- Task objective
Repeat the data that follows exactly, starting at the line with "２ 意味―理解しやすい方法で伝える" and ending at the line with "kost a objednejte", and leave out every picture.

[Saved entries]
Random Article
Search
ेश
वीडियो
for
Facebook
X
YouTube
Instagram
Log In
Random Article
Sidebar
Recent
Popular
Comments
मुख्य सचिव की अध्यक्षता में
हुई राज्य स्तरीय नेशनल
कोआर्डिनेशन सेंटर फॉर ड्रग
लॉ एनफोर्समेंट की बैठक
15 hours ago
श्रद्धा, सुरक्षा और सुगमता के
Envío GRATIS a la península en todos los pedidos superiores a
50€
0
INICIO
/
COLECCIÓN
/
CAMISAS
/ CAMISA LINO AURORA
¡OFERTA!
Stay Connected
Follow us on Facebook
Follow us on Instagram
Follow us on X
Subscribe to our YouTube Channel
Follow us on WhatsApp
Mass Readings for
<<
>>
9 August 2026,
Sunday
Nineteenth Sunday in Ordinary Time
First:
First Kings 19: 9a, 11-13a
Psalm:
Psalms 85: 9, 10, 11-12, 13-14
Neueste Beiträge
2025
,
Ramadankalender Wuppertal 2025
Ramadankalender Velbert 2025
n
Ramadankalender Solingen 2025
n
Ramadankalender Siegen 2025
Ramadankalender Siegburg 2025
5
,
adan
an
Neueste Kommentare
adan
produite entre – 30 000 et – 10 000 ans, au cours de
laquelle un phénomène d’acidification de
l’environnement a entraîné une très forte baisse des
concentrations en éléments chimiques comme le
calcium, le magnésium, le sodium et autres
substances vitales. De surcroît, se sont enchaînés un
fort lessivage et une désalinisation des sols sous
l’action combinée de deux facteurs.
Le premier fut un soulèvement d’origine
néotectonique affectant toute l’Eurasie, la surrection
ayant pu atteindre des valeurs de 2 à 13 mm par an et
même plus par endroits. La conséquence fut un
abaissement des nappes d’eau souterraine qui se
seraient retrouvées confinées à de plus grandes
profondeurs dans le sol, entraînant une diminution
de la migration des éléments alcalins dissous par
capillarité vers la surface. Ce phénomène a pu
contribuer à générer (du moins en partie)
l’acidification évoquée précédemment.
* * *
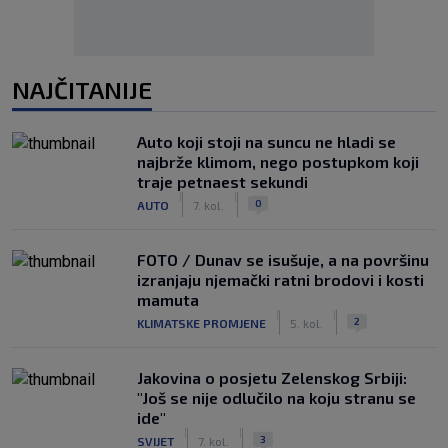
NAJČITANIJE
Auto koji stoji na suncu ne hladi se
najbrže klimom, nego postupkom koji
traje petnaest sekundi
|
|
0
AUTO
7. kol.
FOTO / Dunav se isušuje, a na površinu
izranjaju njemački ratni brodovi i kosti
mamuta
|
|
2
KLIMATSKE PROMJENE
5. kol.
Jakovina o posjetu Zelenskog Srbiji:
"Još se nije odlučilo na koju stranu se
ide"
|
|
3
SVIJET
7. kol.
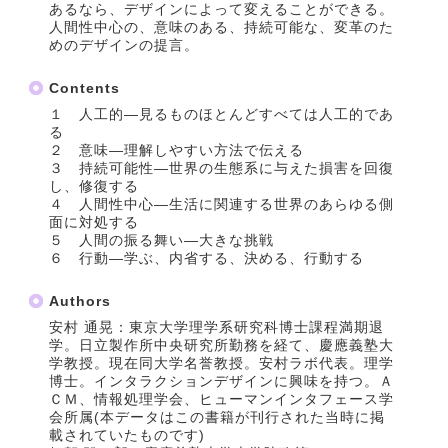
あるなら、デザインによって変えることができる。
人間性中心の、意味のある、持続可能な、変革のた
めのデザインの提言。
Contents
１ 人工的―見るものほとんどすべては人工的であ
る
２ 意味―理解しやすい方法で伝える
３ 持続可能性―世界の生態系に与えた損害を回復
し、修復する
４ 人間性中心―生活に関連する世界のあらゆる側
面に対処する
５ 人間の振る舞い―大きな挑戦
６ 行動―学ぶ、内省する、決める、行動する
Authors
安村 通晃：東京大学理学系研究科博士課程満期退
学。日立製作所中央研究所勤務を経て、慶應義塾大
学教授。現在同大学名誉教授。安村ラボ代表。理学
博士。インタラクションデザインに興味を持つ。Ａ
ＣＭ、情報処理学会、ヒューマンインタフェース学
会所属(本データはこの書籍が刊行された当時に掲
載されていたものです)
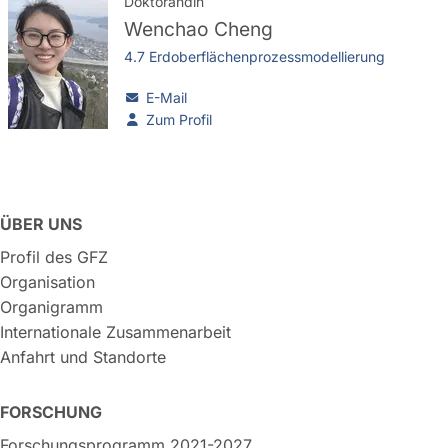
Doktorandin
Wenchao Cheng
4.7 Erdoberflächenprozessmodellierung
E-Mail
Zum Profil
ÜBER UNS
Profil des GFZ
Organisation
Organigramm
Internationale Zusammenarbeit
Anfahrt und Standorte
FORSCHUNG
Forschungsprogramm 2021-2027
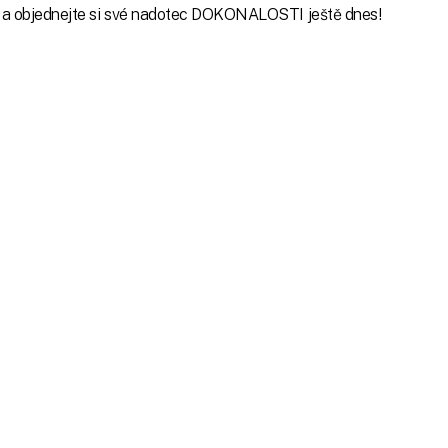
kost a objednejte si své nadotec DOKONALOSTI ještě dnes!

- Answer
２ 意味―理解しやすい方法で伝える
３ 持続可能性―世界の生態系に与えた損害を回復
し、修復する
４ 人間性中心―生活に関連する世界のあらゆる側
面に対処する
５ 人間の振る舞い―大きな挑戦
６ 行動―学ぶ、内省する、決める、行動する
Authors
安村 通晃：東京大学理学系研究科博士課程満期退
学。日立製作所中央研究所勤務を経て、慶應義塾大
学教授。現在同大学名誉教授。安村ラボ代表。理学
博士。インタラクションデザインに興味を持つ。Ａ
ＣＭ、情報処理学会、ヒューマンインタフェース学
会所属(本データはこの書籍が刊行された当時に掲
載されていたものです)
Doktorandin
Wenchao Cheng
4.7 Erdoberflächenprozessmodellierung
E-Mail
Zum Profil
ÜBER UNS
Profil des GFZ
Organisation
Organigramm
Internationale Zusammenarbeit
Anfahrt und Standorte
FORSCHUNG
Forschungsprogramm 2021-2027
kost a objednejte si své nadotec DOKONALOSTI ještě dnes!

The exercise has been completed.